▶ [Exercise directions] Nothing but the lines from the one that contains "about a+t (109, 158)" to the end of the records should be printed, both ends included, exactly as given.

▶ [Input for this task]
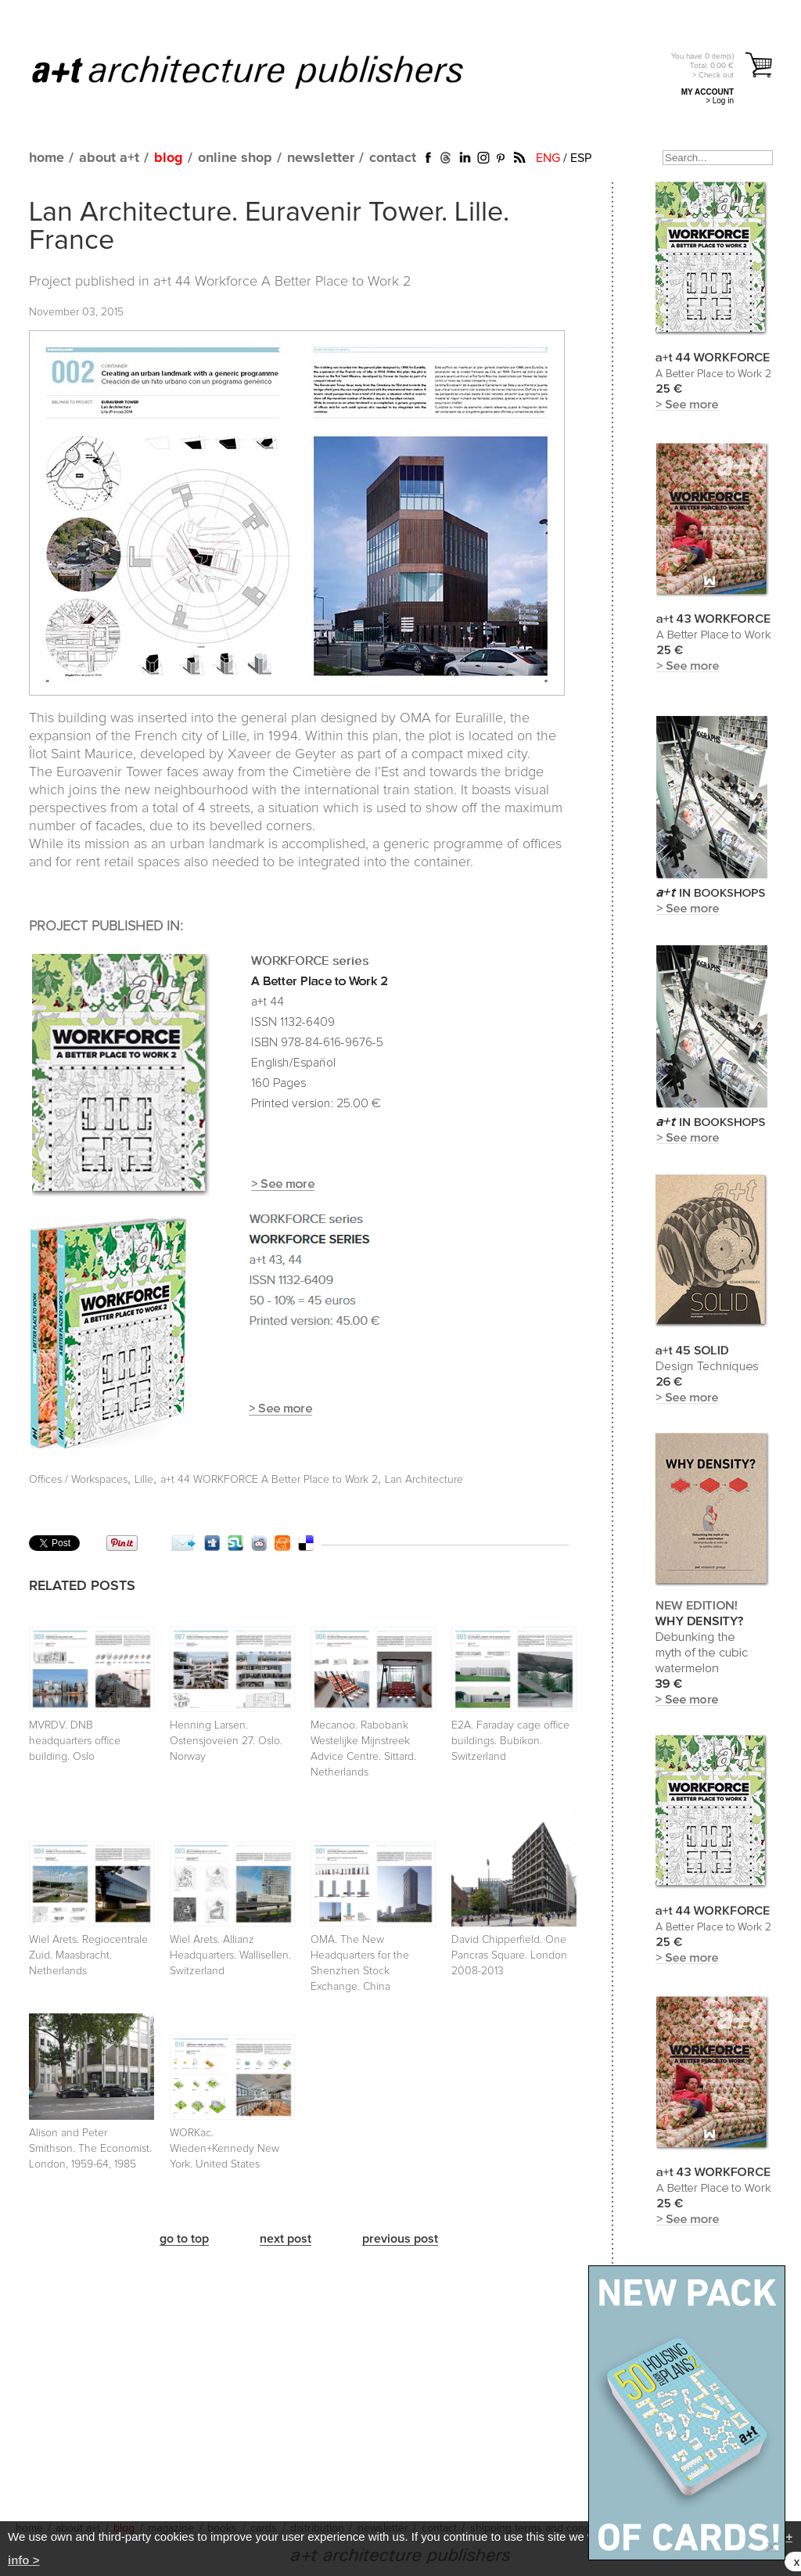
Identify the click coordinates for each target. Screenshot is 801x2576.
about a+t (109, 158)
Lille (144, 1479)
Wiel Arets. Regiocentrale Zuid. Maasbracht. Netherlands (88, 1955)
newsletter (320, 158)
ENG (548, 158)
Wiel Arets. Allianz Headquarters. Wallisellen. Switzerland (230, 1955)
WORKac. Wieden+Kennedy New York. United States (224, 2149)
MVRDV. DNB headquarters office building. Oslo (74, 1741)
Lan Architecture (424, 1479)
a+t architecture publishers (267, 71)
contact (392, 158)
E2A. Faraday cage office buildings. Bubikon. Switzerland (510, 1741)
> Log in (720, 100)
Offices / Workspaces (78, 1479)
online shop (235, 158)
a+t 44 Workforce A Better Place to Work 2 (282, 282)
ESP (580, 158)
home (46, 158)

▶ [Result for this task]
about a+t (109, 158)
Lille (144, 1479)
Wiel Arets. Regiocentrale Zuid. Maasbracht. Netherlands (88, 1955)
newsletter (320, 158)
ENG (548, 158)
Wiel Arets. Allianz Headquarters. Wallisellen. Switzerland (230, 1955)
WORKac. Wieden+Kennedy New York. United States (224, 2149)
MVRDV. DNB headquarters office building. Oslo (74, 1741)
Lan Architecture (424, 1479)
a+t architecture publishers (267, 71)
contact (392, 158)
E2A. Faraday cage office buildings. Bubikon. Switzerland (510, 1741)
> Log in (720, 100)
Offices / Workspaces (78, 1479)
online shop (235, 158)
a+t 44 Workforce A Better Place to Work 2 (282, 282)
ESP (580, 158)
home (46, 158)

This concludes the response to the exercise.